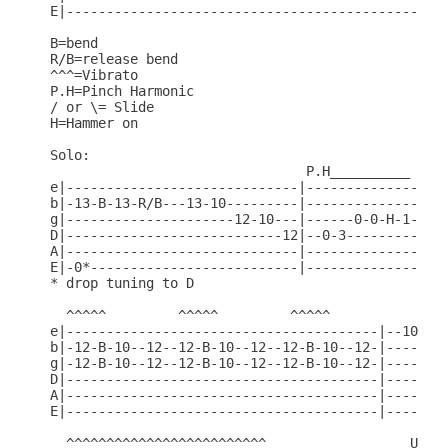
E|------------------------------------------------
B=bend

R/B=release bend

^^^=Vibrato

P.H=Pinch Harmonic

/ or \= Slide

H=Hammer on

Solo:

                                P.H__________     
e|-----------------------------|------------------
b|-13-B-13-R/B---13-10---------|------------------
g|---------------------12-10---|------0-0-H-1-----
D|---------------------------12|--0-3-----------5-
A|-----------------------------|------------------
E|-0*--------------------------|------------------
* drop tuning to D

  ^^^^^         ^^^^^         ^^^^^               
e|---------------------------------------|--10---1
b|-12-B-10--12--12-B-10--12--12-B-10--12-|-----10-
g|-12-B-10--12--12-B-10--12--12-B-10--12-|--------
D|---------------------------------------|--------
A|---------------------------------------|--------
E|---------------------------------------|--------
  ^^^^^^^^^^^^^^^^^^^^^^^^^                  U.B
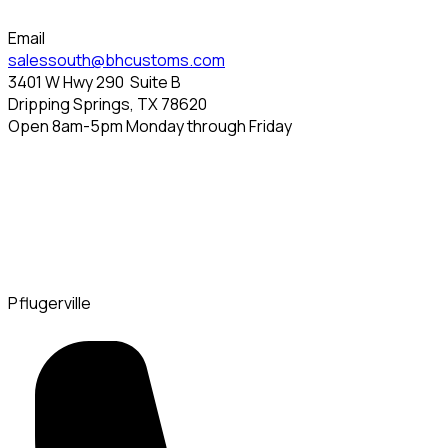
Email
salessouth@bhcustoms.com
3401 W Hwy 290
Suite B
Dripping Springs, TX 78620
Open 8am-5pm Monday through Friday
Pflugerville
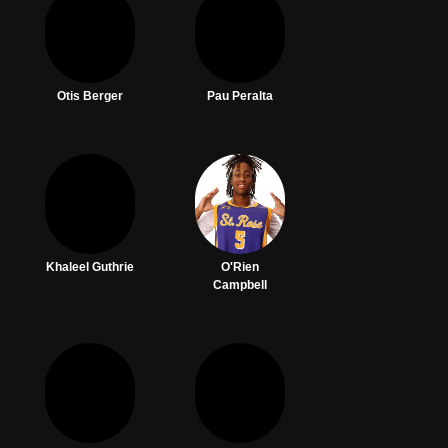
Otis Berger
Pau Peralta
Khaleel Guthrie
O'Rien
Campbell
________________________
## Exercise prompt
Copy the data character for character, but drop all pictures from the copy.

## Output for this task
E|------------------------------------------------
B=bend

R/B=release bend

^^^=Vibrato

P.H=Pinch Harmonic

/ or \= Slide

H=Hammer on

Solo:

                                P.H__________     
e|-----------------------------|------------------
b|-13-B-13-R/B---13-10---------|------------------
g|---------------------12-10---|------0-0-H-1-----
D|---------------------------12|--0-3-----------5-
A|-----------------------------|------------------
E|-0*--------------------------|------------------
* drop tuning to D

  ^^^^^         ^^^^^         ^^^^^               
e|---------------------------------------|--10---1
b|-12-B-10--12--12-B-10--12--12-B-10--12-|-----10-
g|-12-B-10--12--12-B-10--12--12-B-10--12-|--------
D|---------------------------------------|--------
A|---------------------------------------|--------
E|---------------------------------------|--------
  ^^^^^^^^^^^^^^^^^^^^^^^^^                  U.B
Email
salessouth@bhcustoms.com
3401 W Hwy 290
Suite B
Dripping Springs, TX 78620
Open 8am-5pm Monday through Friday
Pflugerville
Otis Berger
Pau Peralta
Khaleel Guthrie
O'Rien
Campbell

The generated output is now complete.